Perhaps the real trouble with the decision was that the general trend of events was moving in the other direction. The New York Herald , on March 9, 1857, summed it up: The Washington politicians who believe that it [the Dred Scott decision] settles anything must be afflicted with very severe ophthalmia indeed. For while these venerable judges are discoursing on theoretical expansions of slavery to North and West, free labor is marching with a very tangible step into the heart of the strongest slaveholds of slavery. Chief Justice Taney lays out on paper an infinitude of new slave states and territories; he makes all the states in a measure slave states; but while the old gentleman is thus diverting his slippered leisure, free carpenters and blacksmiths and farmers with hoe, spade and plough are invading Missouri, Kentucky, Delaware, Maryland and Virginia, and quietly elbowing the slaves further South. It will take a good many Supreme Court decisions to reverse a law of nature such as we here see in operation.

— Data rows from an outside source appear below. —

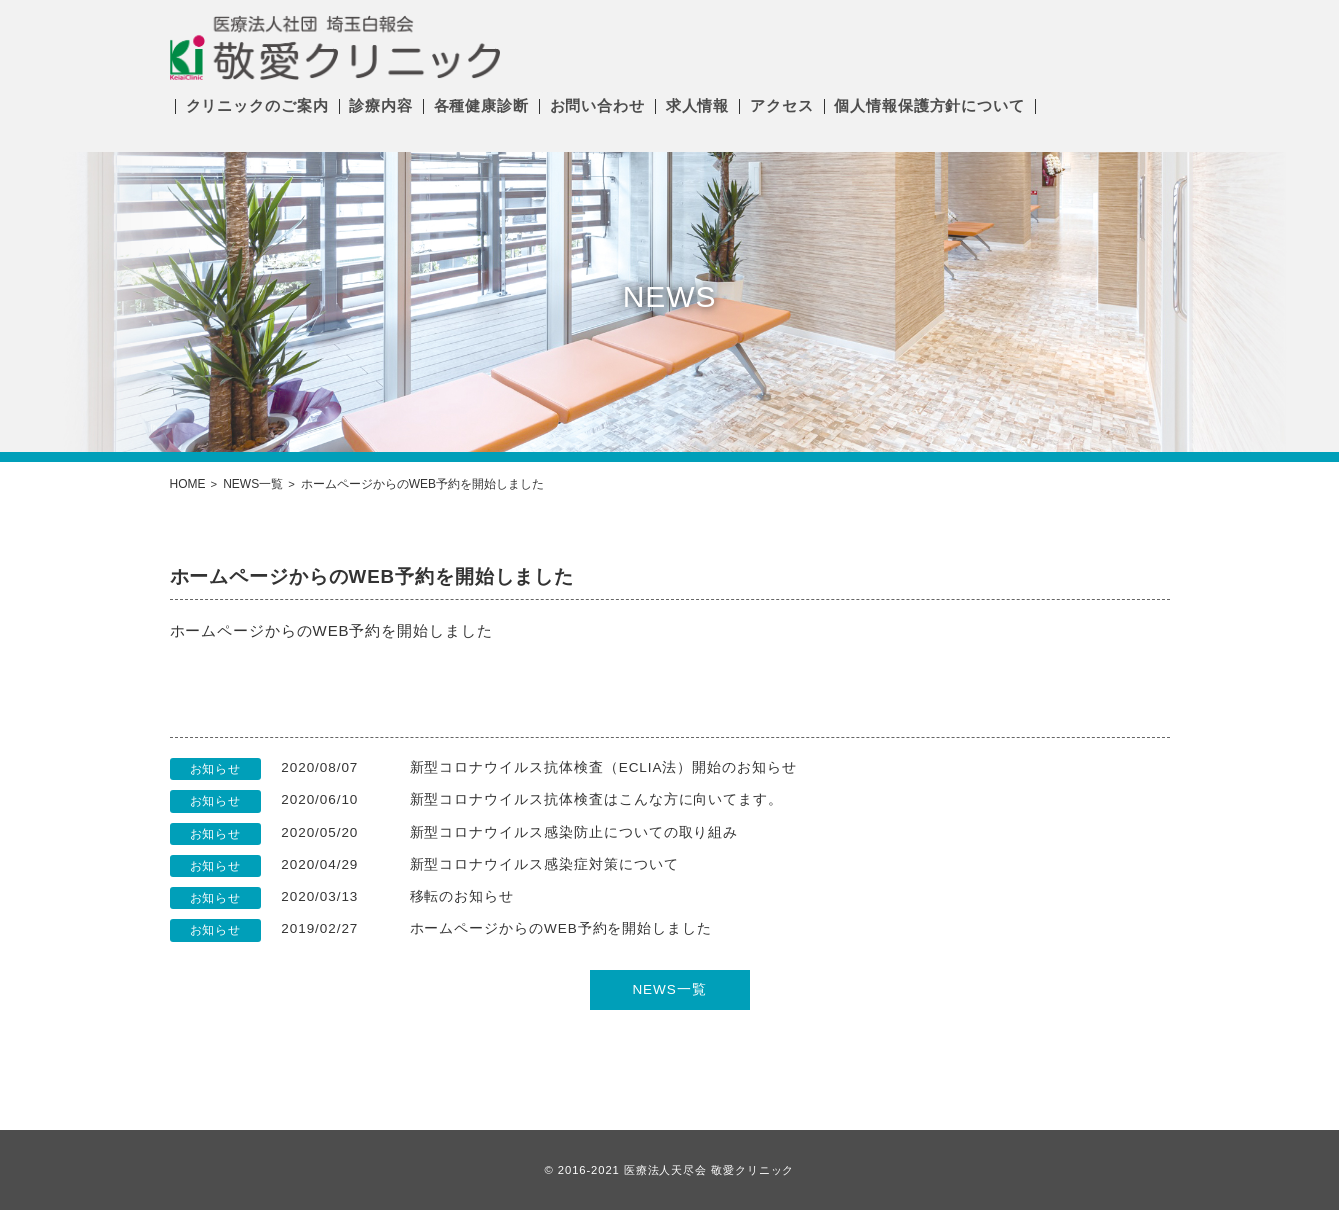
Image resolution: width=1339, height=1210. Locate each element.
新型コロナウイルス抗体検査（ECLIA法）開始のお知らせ (603, 767)
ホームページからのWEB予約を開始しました (561, 928)
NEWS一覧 (253, 484)
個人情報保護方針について (929, 105)
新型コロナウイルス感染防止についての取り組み (574, 832)
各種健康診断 (481, 105)
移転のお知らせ (462, 896)
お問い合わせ (597, 105)
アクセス (782, 105)
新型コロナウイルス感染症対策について (544, 864)
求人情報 (698, 105)
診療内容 (381, 105)
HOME (188, 484)
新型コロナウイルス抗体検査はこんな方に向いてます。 (597, 799)
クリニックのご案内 (257, 105)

All in all, the Dred Scott decision did the Court profound and lasting harm. Many years later Chief Justice Charles Evans Hughes remarked that it was a case in which the Court suffered from a self-inflicted wound, and characterized the ruling as a “public calamity.” More than a century after the decision was handed down, a historian of the Court wrote of it as a “monumental indiscretion.” The Court’s prestige suffered immensely, and Justice Felix Frankfurter once remarked that after the Civil War, justices of the Supreme Court never mentioned the Dred Scott case, any more than a family in which a son had been hanged mentioned ropes and scaffolds.
In the end, the profound majority of people in the North, who, regardless of party labels, believed that slavery’s expansion into the territories must be checked, agreed that while the Court’s finding was binding it must eventually be reversed. A new administration would give the Court new justices and a new background, and in the course of time it would be shown that a nation whose majority did not want slavery to expand would be able to make its wish good. There was just one point on which Republicans, northern Democrats, and southern Democrats all agreed: the finding in respect to Dred Scott as a person remained good. He was still a slave.
Their legal efforts to have him declared free having failed, Dred Scott’s owners manumitted him a few weeks later. On September 17, 1858, he died, in St. Louis, of tuberculosis. Henry Blow paid his funeral expenses.